** Data to process follows **
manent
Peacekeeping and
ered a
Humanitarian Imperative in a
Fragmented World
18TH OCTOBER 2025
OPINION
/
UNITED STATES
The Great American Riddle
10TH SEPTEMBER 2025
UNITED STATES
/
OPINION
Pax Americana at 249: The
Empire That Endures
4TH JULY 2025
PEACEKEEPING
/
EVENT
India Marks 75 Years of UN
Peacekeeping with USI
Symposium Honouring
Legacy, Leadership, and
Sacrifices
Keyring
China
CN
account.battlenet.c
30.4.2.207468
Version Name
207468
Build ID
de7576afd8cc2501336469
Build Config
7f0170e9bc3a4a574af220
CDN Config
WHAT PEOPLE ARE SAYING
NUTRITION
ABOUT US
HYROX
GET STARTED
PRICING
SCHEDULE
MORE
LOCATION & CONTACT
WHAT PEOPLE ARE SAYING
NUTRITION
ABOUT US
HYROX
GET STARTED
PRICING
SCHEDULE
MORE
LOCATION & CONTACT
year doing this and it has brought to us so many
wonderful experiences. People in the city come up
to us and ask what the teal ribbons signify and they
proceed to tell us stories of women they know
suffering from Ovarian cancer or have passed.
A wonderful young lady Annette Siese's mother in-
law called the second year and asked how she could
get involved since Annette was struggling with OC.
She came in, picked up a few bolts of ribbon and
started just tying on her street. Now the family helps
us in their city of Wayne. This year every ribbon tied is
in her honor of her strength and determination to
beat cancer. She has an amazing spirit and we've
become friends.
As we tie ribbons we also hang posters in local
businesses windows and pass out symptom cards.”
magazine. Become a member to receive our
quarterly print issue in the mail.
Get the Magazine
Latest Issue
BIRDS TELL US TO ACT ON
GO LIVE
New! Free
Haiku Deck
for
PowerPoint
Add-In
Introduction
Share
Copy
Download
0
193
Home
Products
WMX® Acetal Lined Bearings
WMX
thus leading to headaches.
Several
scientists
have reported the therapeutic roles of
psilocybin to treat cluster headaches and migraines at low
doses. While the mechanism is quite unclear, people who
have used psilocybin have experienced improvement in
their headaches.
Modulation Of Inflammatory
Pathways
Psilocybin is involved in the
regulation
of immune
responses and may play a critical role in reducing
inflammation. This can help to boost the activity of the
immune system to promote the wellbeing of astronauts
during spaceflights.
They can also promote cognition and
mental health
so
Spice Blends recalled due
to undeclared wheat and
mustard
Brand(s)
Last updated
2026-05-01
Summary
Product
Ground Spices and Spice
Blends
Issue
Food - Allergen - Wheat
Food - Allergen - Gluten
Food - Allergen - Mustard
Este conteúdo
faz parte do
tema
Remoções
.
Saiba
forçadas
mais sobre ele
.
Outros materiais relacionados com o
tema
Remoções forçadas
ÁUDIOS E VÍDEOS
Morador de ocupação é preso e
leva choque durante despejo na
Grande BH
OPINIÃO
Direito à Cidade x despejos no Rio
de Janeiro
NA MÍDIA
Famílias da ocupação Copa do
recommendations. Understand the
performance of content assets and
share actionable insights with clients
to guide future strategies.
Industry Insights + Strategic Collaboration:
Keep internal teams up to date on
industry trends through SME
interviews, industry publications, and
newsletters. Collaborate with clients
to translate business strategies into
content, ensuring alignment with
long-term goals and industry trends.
** End of Data to process **
Task item: Return only the lines between the one holding "beat cancer. She" and the one holding "Direito à Cidade x despejos no Rio", inclusive, exactly as they appear above.

Result for this task:
beat cancer. She has an amazing spirit and we've
become friends.
As we tie ribbons we also hang posters in local
businesses windows and pass out symptom cards.”
magazine. Become a member to receive our
quarterly print issue in the mail.
Get the Magazine
Latest Issue
BIRDS TELL US TO ACT ON
GO LIVE
New! Free
Haiku Deck
for
PowerPoint
Add-In
Introduction
Share
Copy
Download
0
193
Home
Products
WMX® Acetal Lined Bearings
WMX
thus leading to headaches.
Several
scientists
have reported the therapeutic roles of
psilocybin to treat cluster headaches and migraines at low
doses. While the mechanism is quite unclear, people who
have used psilocybin have experienced improvement in
their headaches.
Modulation Of Inflammatory
Pathways
Psilocybin is involved in the
regulation
of immune
responses and may play a critical role in reducing
inflammation. This can help to boost the activity of the
immune system to promote the wellbeing of astronauts
during spaceflights.
They can also promote cognition and
mental health
so
Spice Blends recalled due
to undeclared wheat and
mustard
Brand(s)
Last updated
2026-05-01
Summary
Product
Ground Spices and Spice
Blends
Issue
Food - Allergen - Wheat
Food - Allergen - Gluten
Food - Allergen - Mustard
Este conteúdo
faz parte do
tema
Remoções
.
Saiba
forçadas
mais sobre ele
.
Outros materiais relacionados com o
tema
Remoções forçadas
ÁUDIOS E VÍDEOS
Morador de ocupação é preso e
leva choque durante despejo na
Grande BH
OPINIÃO
Direito à Cidade x despejos no Rio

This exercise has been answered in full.